On Monday, the presiding judge in his civil case quashed subpoenas that Hadid had served on various neighbors and ordered him to pay nearly $10,000 in attorneys fees.
Hadid has been at the center of several cases surrounding his Strada Vecchia Road mansion. Separately, the city has already fined him over the 30,000-square-foot project, and in 2015, ordered him to demolish it. Neighbors then sued Hadid, and the city, hoping to speed up that order.
In October, the developer’s lawyers served subpoenas on seven neighbors in the Bel Air Homeowners Alliance and Bel-Air Association. The strategy was to gain access to communications between the groups and the four neighbors suing Hadid. Those four are: John and Judith Bedrosian, and Bibi and Joe Horacek.

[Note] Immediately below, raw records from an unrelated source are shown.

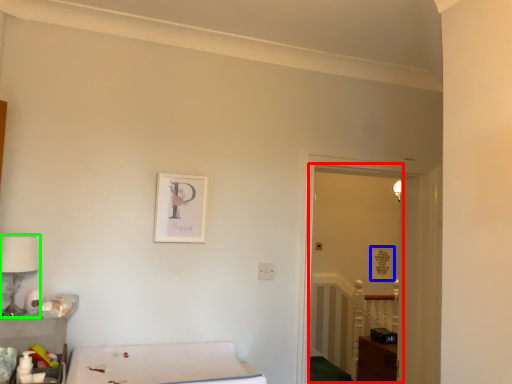 Question: Based on their relative distances, which object is nearer to glass door (highlighted by a red box)? Choose from picture frame (highlighted by a blue box) and table lamp (highlighted by a green box).

Choices:
 (A) picture frame
 (B) table lamp

Answer: (A) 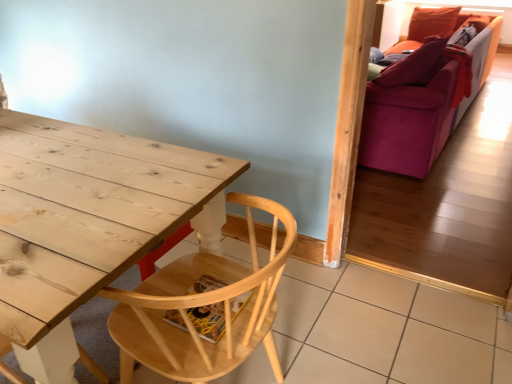 Measure the distance between velvet purple couch at right and camera.

A distance of 8.81 feet exists between velvet purple couch at right and camera.

Where is `velvet purple couch at right`? Image resolution: width=512 pixels, height=384 pixels. velvet purple couch at right is located at coordinates (421, 99).

What do you see at coordinates (421, 99) in the screenshot? I see `velvet purple couch at right` at bounding box center [421, 99].

Find the location of a particular element. This screenshot has height=384, width=512. natural wood chair at lower left is located at coordinates (200, 306).

Measure the distance between natural wood chair at lower left and camera.

natural wood chair at lower left and camera are 35.71 inches apart from each other.

The height and width of the screenshot is (384, 512). What do you see at coordinates (200, 306) in the screenshot? I see `natural wood chair at lower left` at bounding box center [200, 306].

Find the location of a particular element. velvet purple couch at right is located at coordinates (421, 99).

Is velvet purple couch at right to the left or to the right of natural wood chair at lower left in the image?

velvet purple couch at right is positioned on natural wood chair at lower left's right side.

Which object is closer to the camera taking this photo, velvet purple couch at right or natural wood chair at lower left?

natural wood chair at lower left.

Is point (398, 148) positioned behind point (138, 325)?

Yes, it is.

From the image's perspective, relative to natural wood chair at lower left, is velvet purple couch at right above or below?

Based on their image positions, velvet purple couch at right is located above natural wood chair at lower left.

From a real-world perspective, is velvet purple couch at right positioned under natural wood chair at lower left based on gravity?

No, from a real-world perspective, velvet purple couch at right is not below natural wood chair at lower left.

Can you confirm if velvet purple couch at right is wider than natural wood chair at lower left?

Yes.

Considering the relative sizes of velvet purple couch at right and natural wood chair at lower left in the image provided, is velvet purple couch at right taller than natural wood chair at lower left?

Indeed, velvet purple couch at right has a greater height compared to natural wood chair at lower left.

Does velvet purple couch at right have a larger size compared to natural wood chair at lower left?

Correct, velvet purple couch at right is larger in size than natural wood chair at lower left.

Looking at this image, can we say velvet purple couch at right lies outside natural wood chair at lower left?

Indeed, velvet purple couch at right is completely outside natural wood chair at lower left.

Are velvet purple couch at right and natural wood chair at lower left located far from each other?

That's right, there is a large distance between velvet purple couch at right and natural wood chair at lower left.

Is velvet purple couch at right oriented towards natural wood chair at lower left?

No, velvet purple couch at right is not facing towards natural wood chair at lower left.

The image size is (512, 384). Identify the location of studio couch behind the natural wood chair at lower left. (421, 99).

In the image, is natural wood chair at lower left on the left side or the right side of velvet purple couch at right?

In the image, natural wood chair at lower left appears on the left side of velvet purple couch at right.

In the scene shown: Is the depth of natural wood chair at lower left greater than that of velvet purple couch at right?

That is False.

Is point (273, 244) closer to viewer compared to point (392, 52)?

Yes.

In the scene shown: From the image's perspective, is natural wood chair at lower left located above or below velvet purple couch at right?

natural wood chair at lower left is below velvet purple couch at right.

From a real-world perspective, relative to velvet purple couch at right, is natural wood chair at lower left vertically above or below?

In terms of real-world spatial position, natural wood chair at lower left is below velvet purple couch at right.

Is natural wood chair at lower left wider than velvet purple couch at right?

Result: In fact, natural wood chair at lower left might be narrower than velvet purple couch at right.

Does natural wood chair at lower left have a lesser height compared to velvet purple couch at right?

Yes.

Does natural wood chair at lower left have a smaller size compared to velvet purple couch at right?

Yes.

Which is correct: natural wood chair at lower left is inside velvet purple couch at right, or outside of it?

natural wood chair at lower left is located beyond the bounds of velvet purple couch at right.

Is natural wood chair at lower left next to velvet purple couch at right?

No, natural wood chair at lower left is not with velvet purple couch at right.

Could you tell me if natural wood chair at lower left is facing velvet purple couch at right?

No, natural wood chair at lower left is not turned towards velvet purple couch at right.

How different are the orientations of natural wood chair at lower left and velvet purple couch at right in degrees?

The facing directions of natural wood chair at lower left and velvet purple couch at right are 176 degrees apart.

Identify the location of studio couch on the right of natural wood chair at lower left. The width and height of the screenshot is (512, 384). (421, 99).

Find the location of a particular element. This screenshot has width=512, height=384. studio couch behind the natural wood chair at lower left is located at coordinates (421, 99).

Locate an element on the screen. The height and width of the screenshot is (384, 512). studio couch on the right of natural wood chair at lower left is located at coordinates (421, 99). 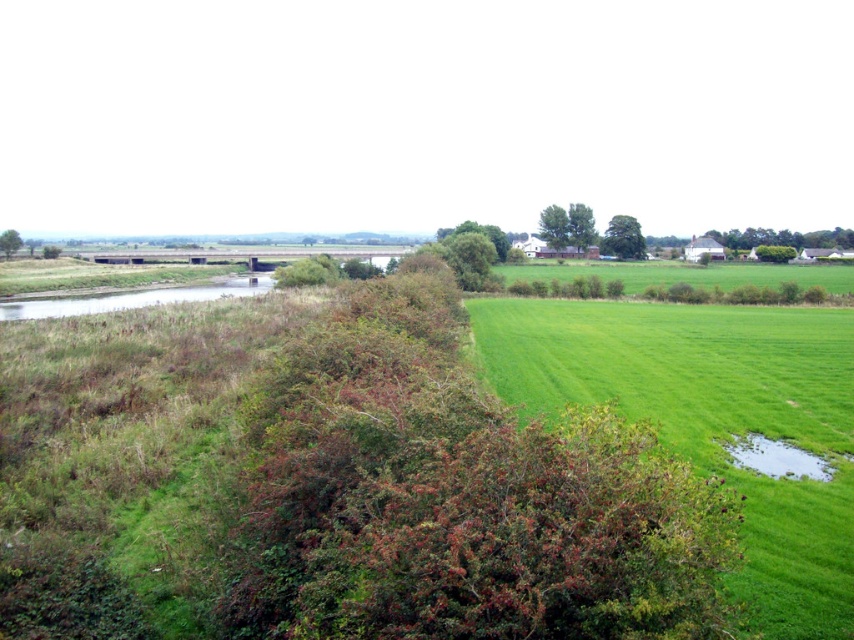 Is green grass at center wider than green grassy waterway at lower left?

Correct, the width of green grass at center exceeds that of green grassy waterway at lower left.

The height and width of the screenshot is (640, 854). What do you see at coordinates (711, 420) in the screenshot?
I see `green grass at center` at bounding box center [711, 420].

Locate an element on the screen. The height and width of the screenshot is (640, 854). green grass at center is located at coordinates (711, 420).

But the seven people who were issued the subpoenas are not parties in either of the lawsuits.
During a hearing last month, Judge Craig Karlan said he “didn’t see anything discoverable” in the documents Hadid requested. “I see this as a real problem that would chill people from even speaking out in the future for fear that they would be dragged into litigation,” Karlan said.

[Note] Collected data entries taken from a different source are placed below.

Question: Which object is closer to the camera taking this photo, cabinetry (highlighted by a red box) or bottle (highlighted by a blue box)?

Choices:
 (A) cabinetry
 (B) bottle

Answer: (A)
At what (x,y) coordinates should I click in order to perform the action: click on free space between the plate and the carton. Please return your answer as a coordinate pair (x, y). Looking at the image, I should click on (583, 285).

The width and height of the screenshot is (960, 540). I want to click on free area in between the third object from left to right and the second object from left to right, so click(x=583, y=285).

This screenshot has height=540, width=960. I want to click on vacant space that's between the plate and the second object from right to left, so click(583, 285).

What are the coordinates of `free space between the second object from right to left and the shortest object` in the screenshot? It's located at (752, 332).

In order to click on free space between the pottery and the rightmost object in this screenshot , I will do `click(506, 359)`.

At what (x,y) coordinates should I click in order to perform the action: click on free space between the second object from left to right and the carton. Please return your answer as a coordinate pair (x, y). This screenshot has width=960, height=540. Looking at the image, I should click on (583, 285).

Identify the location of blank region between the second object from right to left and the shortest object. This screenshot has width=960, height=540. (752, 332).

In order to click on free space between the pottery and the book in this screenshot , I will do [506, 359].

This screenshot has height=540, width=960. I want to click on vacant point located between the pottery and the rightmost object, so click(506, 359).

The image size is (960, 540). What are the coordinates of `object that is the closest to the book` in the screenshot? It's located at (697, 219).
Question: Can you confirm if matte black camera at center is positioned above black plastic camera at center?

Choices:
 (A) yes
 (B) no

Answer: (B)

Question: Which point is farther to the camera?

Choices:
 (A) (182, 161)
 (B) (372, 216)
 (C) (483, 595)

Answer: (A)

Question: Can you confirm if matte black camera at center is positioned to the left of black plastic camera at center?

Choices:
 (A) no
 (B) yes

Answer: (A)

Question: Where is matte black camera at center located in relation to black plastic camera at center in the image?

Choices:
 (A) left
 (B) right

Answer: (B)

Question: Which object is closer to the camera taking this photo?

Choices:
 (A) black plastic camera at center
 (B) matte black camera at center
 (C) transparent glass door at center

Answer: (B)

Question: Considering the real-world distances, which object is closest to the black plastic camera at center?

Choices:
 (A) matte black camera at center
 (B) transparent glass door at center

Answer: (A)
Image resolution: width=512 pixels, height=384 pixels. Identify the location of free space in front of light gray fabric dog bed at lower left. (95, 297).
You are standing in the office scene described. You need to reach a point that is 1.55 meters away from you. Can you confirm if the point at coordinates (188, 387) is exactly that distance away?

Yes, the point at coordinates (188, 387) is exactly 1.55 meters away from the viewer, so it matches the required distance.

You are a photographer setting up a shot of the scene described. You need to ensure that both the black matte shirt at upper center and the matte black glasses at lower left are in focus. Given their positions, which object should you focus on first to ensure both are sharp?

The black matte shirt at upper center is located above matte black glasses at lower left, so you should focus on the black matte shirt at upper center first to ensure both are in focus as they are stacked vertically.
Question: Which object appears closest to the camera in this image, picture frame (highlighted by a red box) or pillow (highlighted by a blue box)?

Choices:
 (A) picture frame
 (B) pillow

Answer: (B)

In Santa Monica Superior Court on Monday, the judge ruled that Hadid will have to pay $7,060 to those seven individuals in attorneys fees, plus another $2,060 to the two neighborhood associations. In his ruling, Karlan called the subpoenas “overly broad.”
Russell Wolpert, an attorney representing the association members, said in his motion that the subpoenas were “motivated by a vengeful developer” who “wants to exact a toll on local residents whom he perceives were in some way responsible for reporting his illegal activity.”

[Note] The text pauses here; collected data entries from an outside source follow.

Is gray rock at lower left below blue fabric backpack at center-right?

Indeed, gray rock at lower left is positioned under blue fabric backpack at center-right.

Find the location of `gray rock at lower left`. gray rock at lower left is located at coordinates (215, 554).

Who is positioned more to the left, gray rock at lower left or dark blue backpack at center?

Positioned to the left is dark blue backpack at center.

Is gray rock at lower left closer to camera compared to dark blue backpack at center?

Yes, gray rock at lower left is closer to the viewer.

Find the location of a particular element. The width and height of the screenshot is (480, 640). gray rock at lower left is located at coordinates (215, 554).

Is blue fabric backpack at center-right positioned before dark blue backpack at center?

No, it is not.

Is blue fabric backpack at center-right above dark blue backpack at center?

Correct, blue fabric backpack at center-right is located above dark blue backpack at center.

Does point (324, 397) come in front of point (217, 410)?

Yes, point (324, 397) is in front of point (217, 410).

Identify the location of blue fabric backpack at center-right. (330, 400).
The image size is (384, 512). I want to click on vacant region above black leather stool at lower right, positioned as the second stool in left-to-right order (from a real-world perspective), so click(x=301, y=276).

The civil case against Hadid is still ongoing. As of last week, the dozen lawyers involved in the complex case were deliberating how and when to properly demolish parts of the illegal structure. Another hearing is set for Thursday.
While significant, the fines are about a third of what the neighbors were initially demanding, which was closer to $25,000, court records show.
Jeff Costell, one of Hadid’s attorneys, said he would file a motion requesting the communications directly from the neighbors.
“This is not a significant setback for us,” he said.